A Minié, les habitants ont accueilli sans grand enthousiasme le lancement samedi de la campagne de vaccination.

« Le choléra n’est rien par rapport à ce que nous vivons »

Les personnes âgées vaccinées en priorité, sauf opposition de leur part. Photo João Sousa u

Midi trente à la municipalité de Bhanine, dans le caza de Minié, près de Tripoli au Liban-Nord. Le convoi du ministère de la Santé arrive, attendu par quelques dizaines d’habitants venus assister au premier arrêt d’une tournée de vaccination qui se poursuivra ensuite dans le Akkar, la région la plus touchée par l’épidémie de choléra qui s’est déclarée depuis le 5 octobre au Liban. Après les personnels médicaux et les prisons, 600 000 doses de ce vaccin contre le choléra devraient être administrées d’ici à trois semaines aux habitants du Nord et de la Békaa, les régions les plus affectées par cette maladie qui, dans sa forme sévère, provoque une déshydratation nécessitant une hospitalisation.

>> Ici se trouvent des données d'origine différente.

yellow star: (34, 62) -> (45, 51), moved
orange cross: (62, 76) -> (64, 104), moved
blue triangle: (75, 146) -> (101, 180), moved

Vaccination au porte-à-porte des habitants de la localité de Bhanine, le 12 novembre 2022. Photo João Sousa

« Nous sommes là pour vacciner les adultes et les enfants, syriens et libanais, en coordination avec le Haut-Commissariat des Nations unies pour les réfugiés (UNHCR) et en appui aux efforts de la Croix-Rouge libanaise et de Médecins sans frontières, déclare le ministre de la Santé Firas Abiad, au cours d’une conférence de presse sur place. Des agents de l’ONG française Medair se déplacent depuis ce matin dans la région pour vacciner ceux qui le souhaitent et inscrire leurs coordonnées dans le système MERA, mis en place par le ministère. » « Mais le problème principal demeure au niveau des infrastructures et du traitement des eaux usées dans le pays », souligne le ministre, en allusion au principal vecteur de la bactérie a l’origine du choléra.

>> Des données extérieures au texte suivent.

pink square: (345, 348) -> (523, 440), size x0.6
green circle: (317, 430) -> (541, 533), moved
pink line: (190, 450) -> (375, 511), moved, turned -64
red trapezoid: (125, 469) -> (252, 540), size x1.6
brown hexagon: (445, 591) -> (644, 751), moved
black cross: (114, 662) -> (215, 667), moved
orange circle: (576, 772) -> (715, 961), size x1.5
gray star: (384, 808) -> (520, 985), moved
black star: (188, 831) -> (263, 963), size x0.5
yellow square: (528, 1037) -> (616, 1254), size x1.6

Le ministre de la Santé Firas Abiad au cours de la conférence de presse pour le lancement de la campagne de vaccination, à la municipalité de Bhanine, le 12 novembre 2022. Photo João Sousa

Jusqu’à samedi, il y avait au Liban 532 cas avérés, 3 340 cas suspects et 18 décès dus au choléra. La campagne de vaccination est destinée à contenir la maladie dans les régions où elle s’est déclarée, en vue d’empêcher sa propagation et qu’elle devienne endémique au pays, a expliqué à maintes reprises le Dr Abiad.

« Tout ce qu’on veut, c’est quitter ce pays »

Quinze cas de choléra ont été confirmés à Minié, selon le bilan publié dimanche par le ministère de la Santé. Et le programme de vaccination vise à éviter une expansion plus importante de l’épidémie dans les régions limitrophes du grand foyer qu’est le Akkar, plus au Nord.

« Nous avons arrêté de manger des légumes crus et désinfectons l’eau avec du chlore. Mais pas de vaccin. Il y a déjà assez de problèmes de santé comme ça à la maison », déclare Nida’ à L’Orient-Le Jour dans son salon de coiffure vide de clients, où elle boit le café du matin avec ses voisines. « J’ai reçu mes trois doses contre le corona, et j’attends le vaccin contre le choléra », rétorque néanmoins sa camarade plus âgée.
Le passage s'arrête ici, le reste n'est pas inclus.